Certaines personnes ont une bien triste notion du service public qu’elles assimilent à un service personnel qu’elles rendent de façon parcimonieuse, en dépit de la mission qui leur incombe et des bénéfices qu’elles en retirent. Avec un tel comportement, elles désobligent, portent préjudice et font mal…
«Sans la liberté de blâmer, il n’est pas d’éloge flatteur», permettez-moi d’user de cette citation si chère aux journalistes pour vous demander d’appuyer cette réaction citoyenne et rendre publique cette lettre ouverte destinée au directeur général de la Sûreté nationale. Le vendredi 14 octobre 2005, en plein Bd Taza, à Hay Moulay Abdellah, à Casablanca, en début d’après-midi et en pleine affluence, je me suis vu projetée par une moto, traîné par deux énergumènes, lacérée, rouée de coups, délestée de mon sac qui contient une importante somme d’argent, tous mes papiers d’identité administratifs et professionnels, mes clés, le téléphone portable, mes documents bancaires : carnet, carte et livret…. Si l’acte d’agression est en lui-même affreux, abominable, condamnable…Si je suis restée démunie et faible devant mes agresseurs, la moindre chose à laquelle je m’attendais, c’est à un peu de répondant, un peu d’assistance ou compassion, de la part de ceux qui sont chargés sécuriser les biens et les personnes. En l’occurrence, la police censée assurer la sécurité et la sûreté des citoyens. Mais après cette agression physique et cette perte matérielle, j’ai dû me confronter à une autre agression, celle beaucoup plus morale, mais inattendue de la police de l’arrondissement 19 en charge de ce quartier, situé à Hay Elousra. Même rouée de coups et abattue, je suis partie faire le même jour le constat d’usage au commissariat en question que j’ai trouvé vacant. De retour samedi matin, le responsable est absent mais un préposé me reçoit froidement pour prendre ma déclaration et me rétorquer que « ces agressions dans ce boulevard au centre de quartiers marginaux sont ici monnaie courante et même ordinaires… » C’est-à-dire comme si pour moi rien ne s’était passé et qu’il ne fallait même pas réagir car cela n’aboutirait à rien. L’espoir de voir mes agresseurs arrêtés et déférés devant la justice s’est envolé. La plainte est devenue un simple et banal acte administratif qui me permettrait d’obtenir une déclaration de vol. Pour recevoir cette déclaration de vol, on me demanda de retourner le lundi 17 octobre. Ce lundi à 10h30 du matin, le commissariat est encore vide. Le seul préposé présent m’affirma que la déclaration est faite mais qu’il n’est pas autorisé à la signer, le commissaire est absent. Je devrais retourner le mardi.

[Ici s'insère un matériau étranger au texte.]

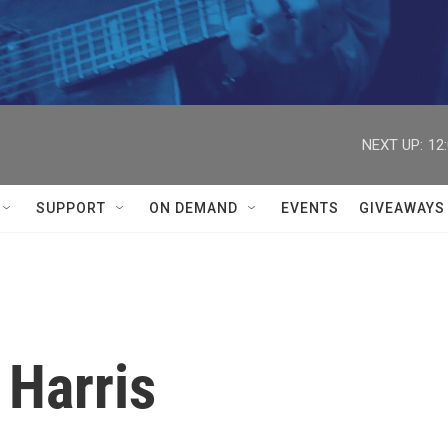


NEXT UP:
12
SUPPORT
ON DEMAND
EVENTS
GIVEAWAYS
 Harris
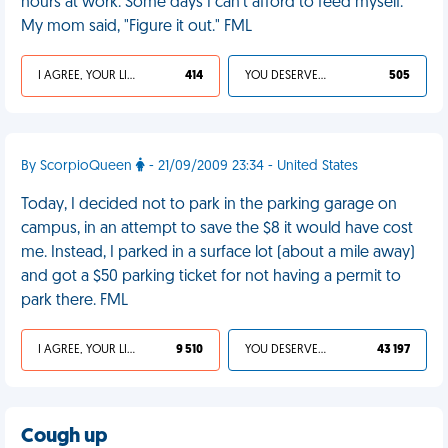
hours at work. Some days I can't afford to feed myself.
My mom said, "Figure it out." FML
I AGREE, YOUR LIFE SUCKS
414
YOU DESERVED IT
505
By ScorpioQueen
- 21/09/2009 23:34 - United States
Today, I decided not to park in the parking garage on
campus, in an attempt to save the $8 it would have cost
me. Instead, I parked in a surface lot (about a mile away)
and got a $50 parking ticket for not having a permit to
park there. FML
I AGREE, YOUR LIFE SUCKS
9 510
YOU DESERVED IT
43 197
Cough up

Quand je me suis présentée le mardi 18 octobre à 10 h 40, ma surprise fut encore plus grande de savoir que la déclaration n’est pas faite et que pour l’obtenir, il fallait détenir et présenter des copies de documents volés, les numéros des chèques et quoi d’autre encore…J’ai compris que c’est un interminable va-et-vient qui ne va pas cesser. Lorsque j’ai demandé à voir le commissaire pour réclamer, celui-ci présent sur place se déclara absent. Donc je n’avais plus aucun recours. Sur l’entrée de l’appartement qui sert de commissariat, figure bien en vue, une pancarte où il est inscrit LA POLICE AU SERVICE DU CITOYEN. Ici cette pancarte est contrastante et ne répond aucunement au service fourni.
En qualité de professeur de droit, j’enseigne à mes étudiants des éléments sur la probité et la compétence de notre système juridique et judicaire. C’est dire, combien je crois en notre police et en notre sûreté nationale dont je reste fière.
Mais dans ce commissariat du quartier Aloussra, j’ai seulement vu des personnes imbues de leur charge, supérieures aux citoyens qui viennent les solliciter, indifférents à leurs problèmes et à leurs douleurs. J’ai vu un officier responsable démissionnaire, des bureaucrates qui vous assaillent de tracas administratifs….
J’ai subi des dommages physiques, matériels et moraux ; je ne veux pas encore subir de préjudices du fait du manque de conscience professionnelle de ce commissariat de quartier. C’est pourquoi je me permets de dénoncer cette attitude et peut-être éviter aussi, à d’autres citoyens, pareille mésaventure.